*Task requirements*. Filter the entries for the word "elements". Copy each line in which it occurs.

*Material for this task*.
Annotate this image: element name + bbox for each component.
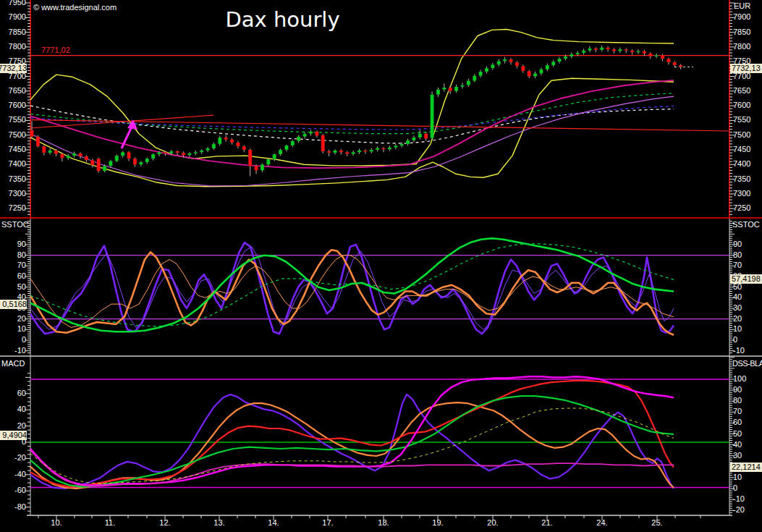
macd-axis-tick: -20 bbox=[0, 453, 26, 463]
copyright-text: © www.tradesignal.com bbox=[33, 3, 117, 12]
sstoc-axis-tick: 10 bbox=[733, 324, 742, 334]
last-price-badge-left: 7732,13 bbox=[0, 64, 27, 73]
chart-canvas[interactable] bbox=[0, 0, 762, 532]
last-price-badge-right: 7732,13 bbox=[730, 64, 762, 73]
price-axis-tick: 7850 bbox=[0, 28, 26, 37]
dss-axis-tick: 90 bbox=[733, 385, 742, 394]
price-axis-tick: 7800 bbox=[0, 42, 26, 51]
dss-bla-panel-label: DSS-BLA bbox=[732, 359, 762, 368]
price-axis-tick: 7250 bbox=[0, 203, 26, 213]
date-axis-label: 18. bbox=[373, 518, 394, 528]
price-axis-tick: 7650 bbox=[0, 86, 26, 96]
dss-axis-tick: 100 bbox=[733, 374, 746, 384]
price-axis-tick: 7600 bbox=[0, 101, 26, 110]
price-axis-tick: 7300 bbox=[733, 189, 750, 198]
sstoc-axis-tick: -10 bbox=[733, 346, 745, 355]
date-axis-label: 12. bbox=[154, 518, 176, 528]
dss-axis-tick: -10 bbox=[733, 494, 745, 504]
macd-axis-tick: 60 bbox=[0, 389, 26, 398]
price-axis-tick: 7950 bbox=[0, 0, 26, 7]
date-axis-label: 13. bbox=[208, 518, 230, 528]
currency-axis-label: EUR bbox=[734, 1, 750, 11]
date-axis-label: 21. bbox=[536, 518, 558, 528]
dss-axis-tick: 60 bbox=[733, 418, 742, 427]
price-axis-tick: 7450 bbox=[733, 145, 750, 154]
macd-axis-tick: -60 bbox=[0, 486, 26, 495]
sstoc-axis-tick: 10 bbox=[0, 324, 26, 334]
macd-axis-tick: 20 bbox=[0, 421, 26, 431]
date-axis-label: 17. bbox=[317, 518, 339, 528]
dss-axis-tick: 10 bbox=[733, 473, 742, 482]
sstoc-axis-tick: 80 bbox=[0, 250, 26, 260]
sstoc-axis-tick: 0 bbox=[733, 335, 737, 345]
dss-value-badge-right: 22,1214 bbox=[730, 463, 762, 472]
dss-axis-tick: -20 bbox=[733, 505, 745, 515]
sstoc-axis-tick: 30 bbox=[733, 303, 742, 313]
sstoc-axis-tick: 40 bbox=[733, 292, 742, 302]
price-axis-tick: 7600 bbox=[733, 101, 750, 110]
date-axis-label: 19. bbox=[427, 518, 449, 528]
macd-axis-tick: -80 bbox=[0, 502, 26, 512]
price-axis-tick: 7500 bbox=[733, 130, 750, 140]
sstoc-axis-tick: 20 bbox=[0, 314, 26, 324]
dss-axis-tick: 0 bbox=[733, 484, 737, 493]
price-axis-tick: 7800 bbox=[733, 42, 750, 51]
dss-axis-tick: 40 bbox=[733, 440, 742, 449]
macd-axis-tick: -40 bbox=[0, 470, 26, 479]
price-axis-tick: 7550 bbox=[733, 115, 750, 124]
sstoc-axis-tick: 70 bbox=[0, 261, 26, 270]
sstoc-axis-tick: 80 bbox=[733, 250, 742, 260]
sstoc-axis-tick: 90 bbox=[733, 240, 742, 249]
sstoc-value-badge-left: 0,5168 bbox=[0, 300, 27, 309]
price-axis-tick: 7350 bbox=[733, 174, 750, 184]
price-axis-tick: 7900 bbox=[0, 12, 26, 22]
sstoc-value-badge-right: 57,4198 bbox=[730, 274, 762, 284]
tradesignal-chart-window: © www.tradesignal.com Dax hourly EUR SST… bbox=[0, 0, 762, 532]
sstoc-axis-tick: 50 bbox=[0, 282, 26, 292]
price-axis-tick: 7350 bbox=[0, 174, 26, 184]
sstoc-axis-tick: -10 bbox=[0, 346, 26, 355]
sstoc-panel-label-right: SSTOC bbox=[732, 220, 760, 229]
sstoc-axis-tick: 70 bbox=[733, 261, 742, 270]
price-axis-tick: 7300 bbox=[0, 189, 26, 198]
dss-axis-tick: 70 bbox=[733, 407, 742, 416]
sstoc-axis-tick: 90 bbox=[0, 240, 26, 249]
macd-value-badge-left: 9,4904 bbox=[0, 431, 27, 440]
price-axis-tick: 7450 bbox=[0, 145, 26, 154]
alert-price-label: 7771,02 bbox=[41, 46, 70, 55]
macd-panel-label: MACD bbox=[1, 359, 25, 368]
sstoc-axis-tick: 0 bbox=[0, 335, 26, 345]
price-axis-tick: 7400 bbox=[733, 159, 750, 169]
price-axis-tick: 7400 bbox=[0, 159, 26, 169]
dss-axis-tick: 50 bbox=[733, 429, 742, 439]
price-axis-tick: 7850 bbox=[733, 28, 750, 37]
sstoc-panel-label-left: SSTOC bbox=[1, 220, 29, 229]
date-axis-label: 11. bbox=[99, 518, 121, 528]
date-axis-label: 14. bbox=[263, 518, 284, 528]
price-axis-tick: 7550 bbox=[0, 115, 26, 124]
dss-axis-tick: 80 bbox=[733, 396, 742, 405]
sstoc-axis-tick: 60 bbox=[0, 271, 26, 281]
dss-axis-tick: 30 bbox=[733, 451, 742, 460]
price-axis-tick: 7250 bbox=[733, 203, 750, 213]
macd-axis-tick: 40 bbox=[0, 405, 26, 414]
chart-title: Dax hourly bbox=[205, 7, 360, 32]
price-axis-tick: 7500 bbox=[0, 130, 26, 140]
sstoc-axis-tick: 20 bbox=[733, 314, 742, 324]
price-axis-tick: 7900 bbox=[733, 12, 750, 22]
price-axis-tick: 7650 bbox=[733, 86, 750, 96]
date-axis-label: 25. bbox=[646, 518, 668, 528]
date-axis-label: 20. bbox=[482, 518, 504, 528]
date-axis-label: 10. bbox=[46, 518, 67, 528]
date-axis-label: 24. bbox=[591, 518, 613, 528]
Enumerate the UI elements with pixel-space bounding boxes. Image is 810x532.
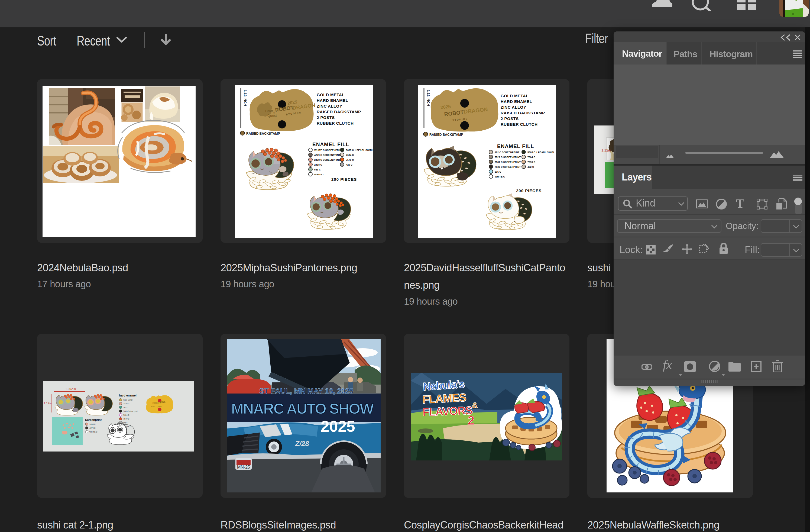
svg-text:Craft: Craft — [265, 109, 273, 113]
svg-text:RAISED BACKSTAMP: RAISED BACKSTAMP — [317, 110, 361, 114]
svg-text:2025: 2025 — [160, 401, 165, 403]
svg-text:429 C: 429 C — [346, 163, 353, 166]
svg-text:2438 C: 2438 C — [90, 423, 96, 425]
svg-text:2025: 2025 — [440, 104, 451, 110]
svg-text:7579 C: 7579 C — [123, 418, 129, 420]
svg-text:GOLD METAL: GOLD METAL — [317, 93, 344, 97]
svg-text:ENAMEL FILL: ENAMEL FILL — [312, 142, 349, 147]
svg-text:WHITE C SCREENPRINT: WHITE C SCREENPRINT — [314, 149, 343, 151]
svg-text:&: & — [472, 401, 478, 409]
svg-text:482 C: 482 C — [528, 165, 534, 168]
svg-text:WHITE C: WHITE C — [314, 173, 325, 176]
svg-text:2025: 2025 — [321, 418, 355, 435]
svg-text:MNARC AUTO SHOW: MNARC AUTO SHOW — [231, 400, 374, 417]
svg-text:ENAMEL FILL: ENAMEL FILL — [497, 143, 534, 149]
svg-text:7604 C: 7604 C — [346, 154, 354, 156]
svg-text:ZINC ALLOY: ZINC ALLOY — [501, 105, 526, 110]
svg-text:RUBBER CLUTCH: RUBBER CLUTCH — [317, 121, 354, 126]
svg-text:ZINC ALLOY: ZINC ALLOY — [317, 104, 342, 108]
svg-text:GOLD METAL: GOLD METAL — [501, 94, 529, 98]
svg-text:ROBOT: ROBOT — [152, 402, 161, 404]
svg-text:hard enamel: hard enamel — [119, 394, 136, 397]
svg-text:1.12in: 1.12in — [44, 402, 52, 405]
svg-text:7531 C SCREENPRINT: 7531 C SCREENPRINT — [495, 161, 521, 163]
svg-text:Craft x Quest: Craft x Quest — [151, 405, 161, 408]
svg-text:WHITE C: WHITE C — [495, 175, 505, 178]
svg-text:RAISED BACKSTAMP: RAISED BACKSTAMP — [501, 111, 545, 115]
svg-text:5605 C + PEARL SWIRL: 5605 C + PEARL SWIRL — [528, 151, 555, 154]
svg-text:4279 C: 4279 C — [90, 427, 96, 429]
svg-text:2438 C: 2438 C — [314, 163, 322, 166]
svg-text:HARD ENAMEL: HARD ENAMEL — [317, 98, 348, 103]
svg-text:Gold Metal: Gold Metal — [123, 399, 132, 401]
svg-text:7604 C: 7604 C — [528, 156, 536, 159]
svg-text:RAISED BACKSTAMP: RAISED BACKSTAMP — [430, 133, 463, 136]
svg-text:RUBBER CLUTCH: RUBBER CLUTCH — [501, 122, 538, 127]
svg-text:200 PIECES: 200 PIECES — [516, 188, 541, 193]
svg-text:4279 C SCREENPRINT: 4279 C SCREENPRINT — [314, 154, 341, 156]
svg-text:1.12 INCH: 1.12 INCH — [426, 90, 431, 106]
svg-text:5605 C=last post: 5605 C=last post — [123, 410, 137, 413]
svg-text:HARD ENAMEL: HARD ENAMEL — [501, 99, 532, 104]
svg-text:2438 C SCREENPRINT: 2438 C SCREENPRINT — [314, 159, 341, 161]
svg-text:2: 2 — [468, 413, 475, 428]
svg-text:Quest: Quest — [268, 114, 277, 118]
svg-text:Z/28: Z/28 — [295, 439, 309, 448]
svg-text:200 PIECES: 200 PIECES — [331, 177, 357, 181]
svg-text:563 C: 563 C — [123, 406, 128, 408]
svg-text:ST PAUL, MN MAY 18, 2025: ST PAUL, MN MAY 18, 2025 — [259, 387, 354, 395]
svg-text:FLAVORS: FLAVORS — [422, 404, 473, 418]
svg-text:2 POSTS: 2 POSTS — [317, 115, 335, 120]
svg-text:WHITE C: WHITE C — [90, 431, 98, 433]
svg-text:635 C: 635 C — [495, 171, 501, 173]
svg-text:FLAMES: FLAMES — [422, 391, 467, 406]
svg-text:7604 C: 7604 C — [123, 414, 129, 416]
svg-text:563 C: 563 C — [314, 168, 321, 171]
svg-text:Screenprint: Screenprint — [85, 418, 101, 421]
svg-text:7579 C: 7579 C — [346, 159, 354, 161]
svg-text:1.12 INCH: 1.12 INCH — [243, 90, 247, 106]
svg-text:MN-25: MN-25 — [237, 465, 250, 469]
svg-text:1.12in: 1.12in — [601, 148, 611, 152]
svg-text:RAISED BACKSTAMP: RAISED BACKSTAMP — [246, 132, 280, 135]
svg-text:7533 C SCREENPRINT: 7533 C SCREENPRINT — [495, 165, 521, 168]
svg-text:5605 C + PEARL SWIRL: 5605 C + PEARL SWIRL — [346, 149, 373, 151]
svg-text:2438 C: 2438 C — [123, 403, 129, 405]
svg-text:7590 C: 7590 C — [528, 161, 536, 163]
svg-text:1.602 in: 1.602 in — [65, 387, 76, 390]
svg-text:2 POSTS: 2 POSTS — [501, 116, 519, 121]
svg-text:482 C SCREENPRINT: 482 C SCREENPRINT — [495, 151, 520, 154]
svg-text:7529 C SCREENPRINT: 7529 C SCREENPRINT — [495, 156, 521, 159]
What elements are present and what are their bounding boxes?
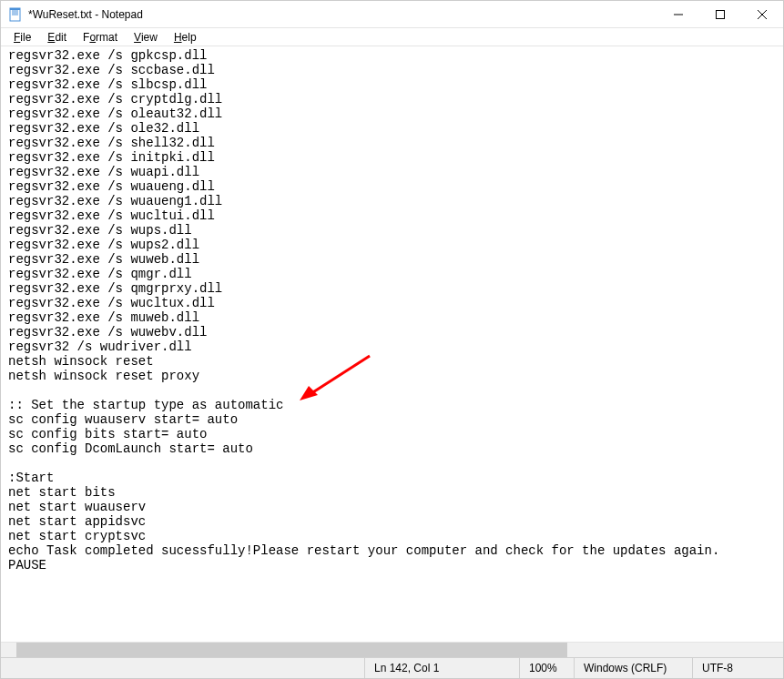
statusbar: Ln 142, Col 1 100% Windows (CRLF) UTF-8 [1, 657, 783, 678]
notepad-icon [8, 7, 23, 22]
scrollbar-thumb[interactable] [16, 643, 567, 657]
menubar: File Edit Format View Help [1, 28, 783, 46]
menu-help[interactable]: Help [167, 29, 204, 46]
status-zoom: 100% [519, 658, 574, 678]
menu-format[interactable]: Format [76, 29, 125, 46]
editor-area[interactable]: regsvr32.exe /s gpkcsp.dll regsvr32.exe … [1, 46, 783, 642]
menu-edit[interactable]: Edit [40, 29, 74, 46]
status-position: Ln 142, Col 1 [364, 658, 519, 678]
menu-file[interactable]: File [6, 29, 38, 46]
close-button[interactable] [741, 1, 783, 27]
svg-rect-4 [10, 8, 20, 10]
minimize-button[interactable] [657, 1, 699, 27]
menu-view[interactable]: View [127, 29, 165, 46]
titlebar: *WuReset.txt - Notepad [1, 1, 783, 28]
editor-content[interactable]: regsvr32.exe /s gpkcsp.dll regsvr32.exe … [8, 48, 776, 573]
status-line-ending: Windows (CRLF) [574, 658, 692, 678]
window-controls [657, 1, 783, 27]
window-title: *WuReset.txt - Notepad [28, 8, 657, 21]
horizontal-scrollbar[interactable] [1, 642, 783, 657]
status-encoding: UTF-8 [692, 658, 783, 678]
maximize-button[interactable] [699, 1, 741, 27]
svg-rect-6 [717, 10, 725, 18]
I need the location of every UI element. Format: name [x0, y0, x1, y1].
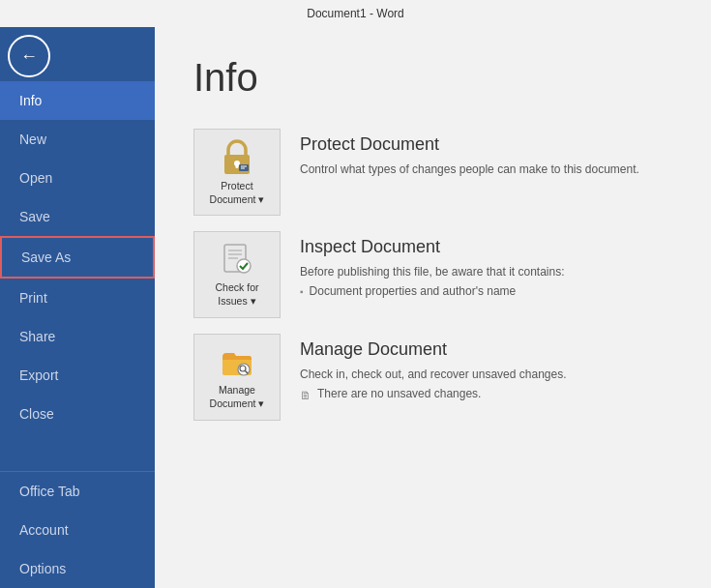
sidebar-item-label: New	[19, 132, 46, 147]
sidebar-item-save-as[interactable]: Save As	[0, 236, 155, 279]
inspect-bullet-text: Document properties and author's name	[310, 284, 517, 298]
inspect-document-text: Inspect Document Before publishing this …	[300, 231, 672, 298]
sidebar-item-label: Share	[19, 329, 55, 344]
sidebar-item-label: Print	[19, 290, 47, 306]
sidebar-item-close[interactable]: Close	[0, 395, 155, 433]
page-title: Info	[193, 56, 672, 100]
sidebar-spacer	[0, 433, 155, 471]
sidebar-item-label: Options	[19, 561, 66, 576]
back-icon: ←	[20, 46, 38, 67]
inspect-bullet-1: ▪ Document properties and author's name	[300, 284, 672, 298]
manage-document-text: Manage Document Check in, check out, and…	[300, 334, 672, 402]
sidebar-item-export[interactable]: Export	[0, 356, 155, 395]
check-for-issues-label: Check forIssues ▾	[216, 281, 259, 308]
bullet-doc-icon: 🗎	[300, 389, 311, 402]
inspect-document-desc: Before publishing this file, be aware th…	[300, 263, 672, 280]
sidebar-item-new[interactable]: New	[0, 120, 155, 159]
protect-document-label: ProtectDocument ▾	[210, 180, 265, 206]
protect-document-card: ProtectDocument ▾ Protect Document Contr…	[193, 129, 672, 216]
title-bar: Document1 - Word	[0, 0, 711, 27]
svg-point-10	[237, 259, 251, 273]
manage-document-label: ManageDocument ▾	[210, 384, 265, 410]
inspect-document-title: Inspect Document	[300, 237, 672, 257]
sidebar-item-info[interactable]: Info	[0, 81, 155, 120]
manage-document-card: ManageDocument ▾ Manage Document Check i…	[193, 334, 672, 421]
sidebar-item-label: Account	[19, 522, 69, 538]
sidebar-item-label: Save	[19, 209, 50, 224]
sidebar-item-open[interactable]: Open	[0, 159, 155, 197]
sidebar-item-share[interactable]: Share	[0, 317, 155, 356]
sidebar-item-label: Export	[19, 368, 58, 383]
sidebar-item-account[interactable]: Account	[0, 511, 155, 549]
bullet-square-icon: ▪	[300, 286, 304, 297]
check-for-issues-button[interactable]: Check forIssues ▾	[193, 231, 281, 318]
sidebar-item-label: Save As	[21, 250, 71, 265]
sidebar-item-save[interactable]: Save	[0, 197, 155, 236]
lock-icon	[220, 137, 254, 176]
title-text: Document1 - Word	[307, 7, 403, 20]
protect-document-title: Protect Document	[300, 134, 672, 155]
inspect-document-card: Check forIssues ▾ Inspect Document Befor…	[193, 231, 672, 318]
sidebar-item-label: Open	[19, 170, 52, 186]
content-area: Info ProtectDocument ▾ Protect Docume	[155, 27, 711, 588]
protect-document-desc: Control what types of changes people can…	[300, 161, 672, 178]
sidebar-item-print[interactable]: Print	[0, 279, 155, 317]
manage-document-button[interactable]: ManageDocument ▾	[193, 334, 281, 421]
sidebar-item-office-tab[interactable]: Office Tab	[0, 472, 155, 511]
inspect-icon	[219, 241, 255, 278]
manage-bullet-text: There are no unsaved changes.	[317, 387, 481, 400]
sidebar-item-label: Info	[19, 93, 42, 108]
svg-rect-2	[236, 163, 239, 168]
manage-document-desc: Check in, check out, and recover unsaved…	[300, 366, 672, 383]
protect-document-text: Protect Document Control what types of c…	[300, 129, 672, 178]
protect-document-button[interactable]: ProtectDocument ▾	[193, 129, 281, 216]
sidebar-item-options[interactable]: Options	[0, 549, 155, 588]
manage-bullet-1: 🗎 There are no unsaved changes.	[300, 387, 672, 402]
manage-icon	[219, 343, 255, 380]
sidebar-item-label: Office Tab	[19, 484, 80, 499]
sidebar-item-label: Close	[19, 406, 54, 422]
manage-document-title: Manage Document	[300, 339, 672, 360]
back-button[interactable]: ←	[8, 35, 50, 77]
sidebar: ← Info New Open Save Save As Print Share…	[0, 27, 155, 588]
main-layout: ← Info New Open Save Save As Print Share…	[0, 27, 711, 588]
sidebar-bottom: Office Tab Account Options	[0, 471, 155, 588]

*Problem solution*.
Enumerate the UI elements with pixel-space bounding boxes. Image is 810x532.
What elements are present and what are their bounding boxes?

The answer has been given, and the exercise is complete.